After becoming a smash hit, and playing on Broadway now for over two decades, it would have been easy to make a rushed, condensed version of Wicked that failed to live up to the Tony-winning hype of its show counterpart.
I still remember hearing about the concept for the first time when I was in high school. Think: The Wizard of Oz, only retold from the Wicked Witch’s point of view, with Dorothy and the Wizard as the bad guys. My mom saw it with some girlfriends in the city, and came back raving about how much I would adore it.
As an Oz-obsessed youth, seeing this show on Broadway became everything to me. It wasn’t until 2006 that I ended up going and it was everything I had hoped. Wicked was my Hamilton.

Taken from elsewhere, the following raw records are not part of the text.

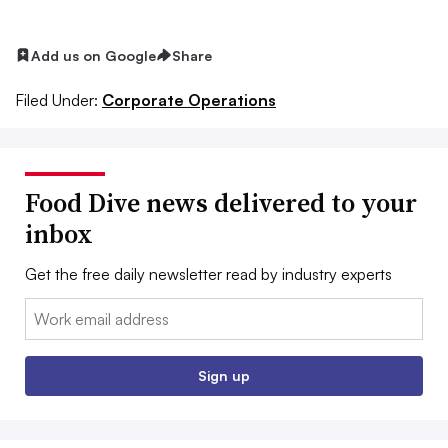
Add us on Google
Share
Filed Under:
Corporate Operations
Food Dive news delivered to your
inbox
Get the free daily newsletter read by industry experts
Email:
Sign up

All these years later, Elphaba has still stayed in the pop culture conversation; the possibility of a movie adaptation constantly fleeted in and out of existence. At long last, Wicked arrives on the big screen just in time for the 2024 holidays.
Split into two parts, John M. Chu’s colorful extravaganza stands tall as one of the best movie musicals of the 2020s, alongside recent home-run titles West Side Story, The Color Purple, Wonka, and tick, tick … Boom! Boasting incredible vocals, visual decadence and intimate character moments, Wicked truly may change musical cinema … for good.